Helena Mazarro, âgée de 43 ans, travaille comme humanitaire depuis maintenant 16 ans, dont plusieurs années passées au service de l'ONU. Elle a débuté comme volontaire, en 1993, pour la branche espagnole de l'organisation non gouvernementale 'Médecins du Monde' qui quatre mois plus tard l'a envoyée pour sa première mission en Angola.

Quelques mois plus tard, Helena a été envoyée en République démocratique du Congo, à la fin du génocide avec le Rwanda voisin, pour travailler dans les camps de réfugiés. « Les gens mourraient et les services de l'hôpital du camp accueillaient, chaque jour, de nouveaux morts, non à cause du génocide mais en raison d'une épidémie de dysenterie ».

Au cours de son second séjour en Angola, entre 1996 et 1998, Helena rencontre l'élu de son cœur. Il travaille pour une organisation non gouvernementale italienne. Elle décide de le suivre au Burundi, où il est en poste. Elle finit par être employée par l'OCHA dans les camps de réfugiés et de personnes déplacées autour de Bujumbura, la ville capitale du Burundi.

C'est en Bosnie puis au Liban, qu'Hélène poursuit sa carrière avant de finalement s'arrêter en Colombie, où elle travaille toujours pour l'OCHA. Le pays fait face à une longue guérilla insurgée, est touché par la guerre des gangs de drogue et est dévasté par des catastrophes naturelles. Pourtant Helena, aujourd'hui mère de deux enfants, avoue qu'elle se sent en sécurité dans ce pays.

Elle reconnait volontiers que pour les personnes qui vivent dans les bidonvilles autour de Medellín ce n'est pas la même chose. « Tu ne sais jamais quand on a tiré sur quelqu'un et quand il est mort et tu ne sais jamais qui l'a tué ». Et, « tu ne sais jamais qui a une arme et ce qu'il peut arriver. Et, si quelque chose arrive, c'est toujours dans l'impunité ».

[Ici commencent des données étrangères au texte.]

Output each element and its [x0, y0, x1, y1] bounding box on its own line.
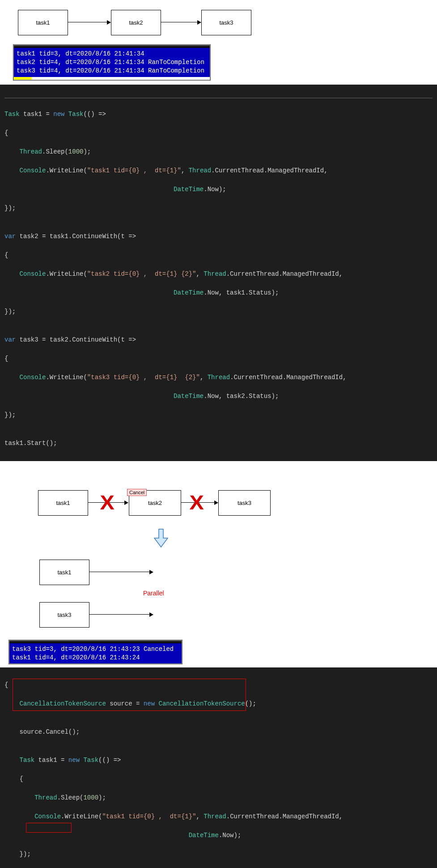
- down-arrow-icon: [153, 528, 169, 548]
- diagram1-box-task1: task1: [18, 10, 68, 35]
- diagram1-box-task3: task3: [201, 10, 251, 35]
- diagram2-box-task3: task3: [218, 490, 271, 516]
- diagram-cancel-parallel: task1 X task2 Cancel X task3 task1 Paral…: [0, 483, 437, 640]
- diagram1-box-task2: task2: [111, 10, 161, 35]
- diagram-sequential: task1 task2 task3: [0, 0, 437, 45]
- console-output-1-wrapper: task1 tid=3, dt=2020/8/16 21:41:34 task2…: [0, 45, 437, 80]
- arrow-2: [161, 22, 197, 22]
- console-output-2-wrapper: task3 tid=3, dt=2020/8/16 21:43:23 Cance…: [0, 640, 437, 664]
- diagram2-parallel-task1: task1: [39, 560, 89, 585]
- console1-line3: task3 tid=4, dt=2020/8/16 21:41:34 RanTo…: [17, 67, 207, 75]
- arrow-2-head: [197, 20, 201, 25]
- arrow-1-head: [107, 20, 111, 25]
- console2-line1: task3 tid=3, dt=2020/8/16 21:43:23 Cance…: [12, 645, 179, 654]
- highlight-cancellation-source: [13, 679, 246, 711]
- console1-line1: task1 tid=3, dt=2020/8/16 21:41:34: [17, 50, 207, 58]
- d2-par-arrow2-head: [149, 612, 153, 617]
- code-block-1: Task task1 = new Task(() => { Thread.Sle…: [0, 85, 437, 461]
- console-output-2: task3 tid=3, dt=2020/8/16 21:43:23 Cance…: [9, 640, 182, 664]
- d2-arrow2-head: [214, 500, 218, 505]
- console2-line2: task1 tid=4, dt=2020/8/16 21:43:24: [12, 654, 179, 662]
- diagram2-box-task1: task1: [38, 490, 88, 516]
- red-x-1: X: [100, 492, 115, 514]
- console-output-1: task1 tid=3, dt=2020/8/16 21:41:34 task2…: [13, 45, 210, 80]
- parallel-label: Parallel: [143, 590, 164, 597]
- diagram2-parallel-task3: task3: [39, 602, 89, 628]
- red-x-2: X: [190, 492, 204, 514]
- d2-arrow1-head: [124, 500, 128, 505]
- console-caret: [14, 77, 32, 80]
- console1-line2: task2 tid=4, dt=2020/8/16 21:41:34 RanTo…: [17, 58, 207, 67]
- d2-par-arrow1-head: [149, 570, 153, 574]
- d2-par-arrow1: [89, 572, 149, 572]
- cancel-label: Cancel: [127, 489, 147, 496]
- code-block-2: { CancellationTokenSource source = new C…: [0, 667, 437, 868]
- highlight-source-token: [26, 823, 72, 833]
- d2-par-arrow2: [89, 614, 149, 615]
- arrow-1: [68, 22, 107, 22]
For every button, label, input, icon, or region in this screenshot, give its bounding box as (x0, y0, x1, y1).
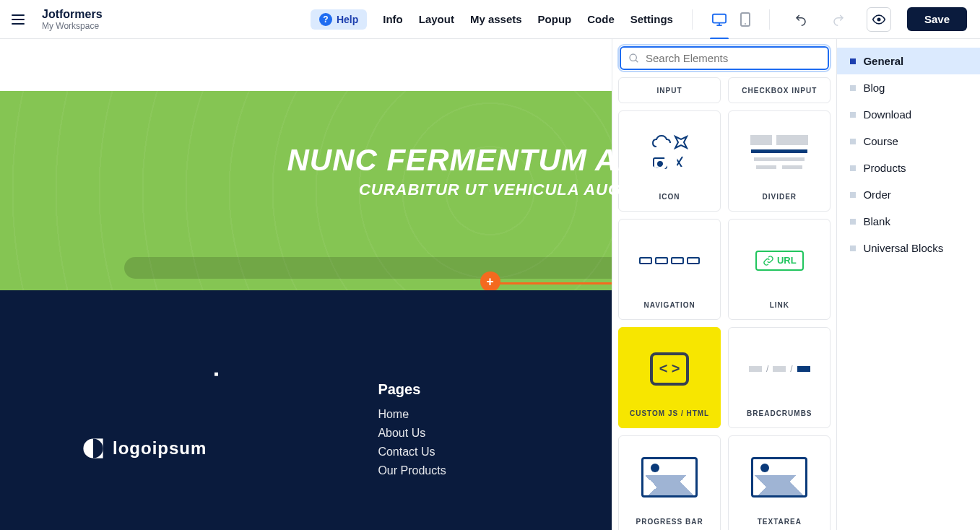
category-blank[interactable]: Blank (837, 208, 980, 235)
element-card-link[interactable]: URL LINK (728, 219, 831, 320)
footer-link-contact[interactable]: Contact Us (378, 446, 446, 459)
add-element-button[interactable]: + (480, 271, 500, 290)
breadcrumb-thumb: // (749, 364, 810, 374)
nav-info[interactable]: Info (383, 13, 403, 25)
mobile-view-button[interactable] (740, 12, 750, 27)
hero-subheading: CURABITUR UT VEHICULA AUG (0, 181, 980, 199)
redo-button[interactable] (826, 7, 851, 32)
category-universal-blocks[interactable]: Universal Blocks (837, 235, 980, 261)
preview-button[interactable] (867, 7, 891, 32)
element-label: PROGRESS BAR (636, 518, 703, 526)
image-thumb (751, 457, 807, 498)
nav-popup[interactable]: Popup (538, 13, 572, 25)
element-card-navigation[interactable]: NAVIGATION (618, 219, 721, 320)
link-thumb: URL (755, 251, 804, 271)
brand-title: Jotformers (42, 7, 103, 21)
svg-rect-0 (713, 14, 726, 22)
top-nav: ? Help Info Layout My assets Popup Code … (311, 7, 967, 32)
desktop-view-button[interactable] (711, 12, 727, 27)
help-button[interactable]: ? Help (311, 9, 367, 30)
nav-layout[interactable]: Layout (419, 13, 454, 25)
footer-pages-heading: Pages (378, 381, 446, 398)
image-thumb (641, 457, 698, 498)
footer-pages-column: Pages Home About Us Contact Us Our Produ… (378, 316, 446, 530)
element-label: TEXTAREA (758, 518, 802, 526)
mobile-icon (740, 12, 750, 27)
element-card-breadcrumbs[interactable]: // BREADCRUMBS (728, 327, 831, 428)
divider (692, 9, 693, 30)
topbar: Jotformers My Workspace ? Help Info Layo… (0, 0, 980, 39)
brand-block: Jotformers My Workspace (42, 7, 103, 32)
svg-point-2 (745, 23, 746, 25)
search-elements-input[interactable] (646, 52, 820, 64)
footer-link-products[interactable]: Our Products (378, 464, 446, 477)
trademark-icon: ■ (214, 370, 219, 378)
help-label: Help (337, 14, 358, 25)
element-label: LINK (770, 301, 789, 309)
navigation-thumb (639, 257, 700, 264)
code-icon: < > (650, 352, 689, 386)
nav-myassets[interactable]: My assets (470, 13, 522, 25)
element-card-custom-js-html[interactable]: < > CUSTOM JS / HTML (618, 327, 721, 428)
nav-settings[interactable]: Settings (630, 13, 673, 25)
undo-button[interactable] (789, 7, 813, 32)
hero-heading: NUNC FERMENTUM ALIQU (0, 143, 980, 178)
footer-logo-text: logoipsum (113, 438, 207, 459)
category-label: Universal Blocks (863, 242, 943, 254)
nav-code[interactable]: Code (587, 13, 615, 25)
category-label: General (863, 55, 903, 67)
undo-icon (794, 13, 807, 26)
eye-icon (872, 12, 886, 27)
brand-subtitle: My Workspace (42, 21, 103, 31)
divider (769, 9, 770, 30)
footer-logo: logoipsum ■ (81, 367, 219, 530)
element-label: CUSTOM JS / HTML (630, 409, 709, 417)
save-button[interactable]: Save (907, 7, 967, 31)
svg-point-5 (630, 54, 636, 61)
footer-link-about[interactable]: About Us (378, 427, 446, 440)
element-label: BREADCRUMBS (747, 409, 812, 417)
desktop-icon (711, 12, 727, 27)
element-card-progress-bar[interactable]: PROGRESS BAR (618, 435, 721, 530)
footer-link-home[interactable]: Home (378, 408, 446, 421)
link-icon (763, 255, 774, 266)
search-elements-wrap[interactable] (620, 46, 829, 70)
redo-icon (832, 13, 845, 26)
element-label: NAVIGATION (643, 301, 695, 309)
hamburger-menu-button[interactable] (12, 11, 29, 28)
search-icon (628, 53, 640, 64)
link-thumb-text: URL (777, 255, 797, 266)
category-label: Blank (863, 215, 890, 227)
element-card-textarea[interactable]: TEXTAREA (728, 435, 831, 530)
category-general[interactable]: General (837, 48, 980, 74)
question-icon: ? (319, 13, 332, 26)
logo-icon (81, 436, 105, 461)
svg-point-3 (877, 17, 880, 21)
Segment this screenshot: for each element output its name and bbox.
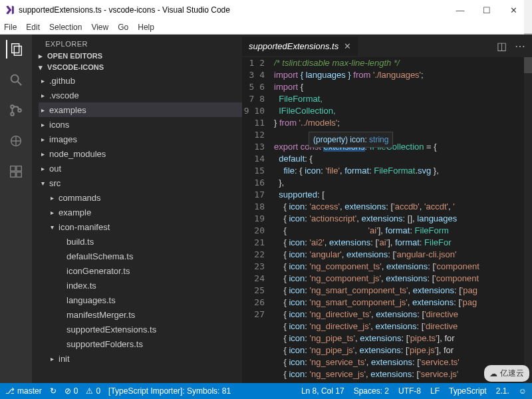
tab-supportedextensions[interactable]: supportedExtensions.ts ✕ xyxy=(242,37,358,56)
git-branch-icon: ⎇ xyxy=(5,386,15,396)
file-defaultschema[interactable]: defaultSchema.ts xyxy=(57,249,242,263)
menu-bar: File Edit Selection View Go Help xyxy=(0,20,532,35)
cursor-position[interactable]: Ln 8, Col 17 xyxy=(301,386,344,396)
window-title: supportedExtensions.ts - vscode-icons - … xyxy=(19,5,447,15)
folder-examples[interactable]: ▸examples xyxy=(39,102,242,117)
svg-rect-12 xyxy=(11,172,15,177)
file-supportedfolders[interactable]: supportedFolders.ts xyxy=(57,336,242,351)
code-lines[interactable]: /* tslint:disable max-line-length */ imp… xyxy=(274,57,532,383)
file-tree: ▸.github ▸.vscode ▸examples ▸icons ▸imag… xyxy=(32,73,242,366)
folder-icons[interactable]: ▸icons xyxy=(39,117,242,132)
menu-go[interactable]: Go xyxy=(118,23,128,32)
eol-status[interactable]: LF xyxy=(430,386,440,396)
title-bar: supportedExtensions.ts - vscode-icons - … xyxy=(0,0,532,20)
minimize-button[interactable]: — xyxy=(447,5,473,15)
svg-rect-13 xyxy=(17,172,21,177)
file-languages[interactable]: languages.ts xyxy=(57,293,242,307)
folder-node-modules[interactable]: ▸node_modules xyxy=(39,146,242,161)
folder-example[interactable]: ▸example xyxy=(48,205,242,219)
menu-file[interactable]: File xyxy=(4,23,17,32)
file-supportedextensions[interactable]: supportedExtensions.ts xyxy=(57,322,242,336)
search-icon[interactable] xyxy=(7,70,25,89)
close-button[interactable]: ✕ xyxy=(500,5,527,15)
cloud-icon: ☁ xyxy=(489,369,497,378)
vscode-logo-icon xyxy=(5,5,15,15)
svg-rect-11 xyxy=(17,166,21,171)
sidebar-title: EXPLORER xyxy=(32,35,242,51)
ts-version[interactable]: 2.1. xyxy=(496,386,509,396)
more-actions-icon[interactable]: ⋯ xyxy=(515,40,525,53)
menu-view[interactable]: View xyxy=(91,23,108,32)
folder-vscode[interactable]: ▸.vscode xyxy=(39,88,242,102)
folder-commands[interactable]: ▸commands xyxy=(48,190,242,205)
svg-rect-10 xyxy=(11,166,15,171)
editor: supportedExtensions.ts ✕ ◫ ⋯ 1 2 3 4 5 6… xyxy=(242,35,532,383)
svg-point-4 xyxy=(11,105,14,108)
folder-init[interactable]: ▸init xyxy=(48,351,242,366)
indentation-status[interactable]: Spaces: 2 xyxy=(354,386,389,396)
svg-rect-1 xyxy=(14,46,21,55)
folder-github[interactable]: ▸.github xyxy=(39,73,242,88)
intellisense-hover: (property) icon: string xyxy=(309,132,393,148)
language-mode[interactable]: TypeScript xyxy=(449,386,487,396)
editor-tabs: supportedExtensions.ts ✕ ◫ ⋯ xyxy=(242,35,532,57)
split-editor-icon[interactable]: ◫ xyxy=(497,40,507,53)
line-numbers: 1 2 3 4 5 6 7 8 9 10 11 12 13 14 15 16 1… xyxy=(242,57,274,383)
file-icongenerator[interactable]: iconGenerator.ts xyxy=(57,263,242,278)
svg-line-3 xyxy=(18,82,22,86)
git-branch-status[interactable]: ⎇master xyxy=(5,386,42,396)
file-build[interactable]: build.ts xyxy=(57,234,242,249)
menu-selection[interactable]: Selection xyxy=(49,23,82,32)
svg-rect-0 xyxy=(12,44,19,53)
file-manifestmerger[interactable]: manifestMerger.ts xyxy=(57,307,242,322)
folder-icon-manifest[interactable]: ▾icon-manifest xyxy=(48,219,242,234)
sync-status[interactable]: ↻ xyxy=(50,386,57,396)
close-tab-icon[interactable]: ✕ xyxy=(344,41,351,51)
encoding-status[interactable]: UTF-8 xyxy=(398,386,421,396)
section-open-editors[interactable]: ▸ OPEN EDITORS xyxy=(32,51,242,62)
code-area[interactable]: 1 2 3 4 5 6 7 8 9 10 11 12 13 14 15 16 1… xyxy=(242,57,532,383)
debug-icon[interactable] xyxy=(7,132,25,150)
svg-point-5 xyxy=(11,112,14,116)
section-project[interactable]: ▾ VSCODE-ICONS xyxy=(32,62,242,73)
svg-point-2 xyxy=(11,75,19,82)
status-bar: ⎇master ↻ ⊘ 0 ⚠ 0 [TypeScript Importer]:… xyxy=(0,383,532,399)
watermark: ☁ 亿速云 xyxy=(484,365,529,382)
sidebar: EXPLORER ▸ OPEN EDITORS ▾ VSCODE-ICONS ▸… xyxy=(32,35,242,383)
file-index[interactable]: index.ts xyxy=(57,278,242,293)
menu-edit[interactable]: Edit xyxy=(26,23,40,32)
maximize-button[interactable]: ☐ xyxy=(473,5,500,15)
error-count[interactable]: ⊘ 0 xyxy=(65,386,78,396)
extensions-icon[interactable] xyxy=(7,162,25,181)
ts-importer-status[interactable]: [TypeScript Importer]: Symbols: 81 xyxy=(108,386,231,396)
folder-out[interactable]: ▸out xyxy=(39,161,242,176)
explorer-icon[interactable] xyxy=(6,40,25,59)
folder-images[interactable]: ▸images xyxy=(39,132,242,146)
source-control-icon[interactable] xyxy=(7,101,25,120)
warning-count[interactable]: ⚠ 0 xyxy=(86,386,100,396)
menu-help[interactable]: Help xyxy=(138,23,154,32)
activity-bar xyxy=(0,35,32,383)
folder-src[interactable]: ▾src xyxy=(39,176,242,190)
svg-point-6 xyxy=(18,109,21,112)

L'OCHA en Colombie suit les déplacements, les meurtres, les recrutements d'enfants dans les groupes armés, ainsi que les problèmes liés aux populations indigènes qui ont été contraintes de partir de chez elles en raison des opérations des guérillas.

« J'ai passé les 16 dernières années en dehors de l'Espagne, et je n'ai aucune racine. J'ai tenté de rester en contact avec mes amis et Internet est génial pour cela ». Mais, Helena reconnaît volontiers qu'« en tant que travailleur humanitaire » dont le terrain d'action est « l'étranger », la vie est différente et « il y a une distance » qui se creuse « chaque année un peu plus ».

Alors qu'elle rentre de ses vacances en Espagne, Helena Mazarro confie qu'il lui a été difficile de quitter parents, famille, maison et amis à la fin de son séjour. Et, elle conclut son propos en rappelant qu'elle aime tellement son travail, qu'elle ne serait pas capable de faire autre chose.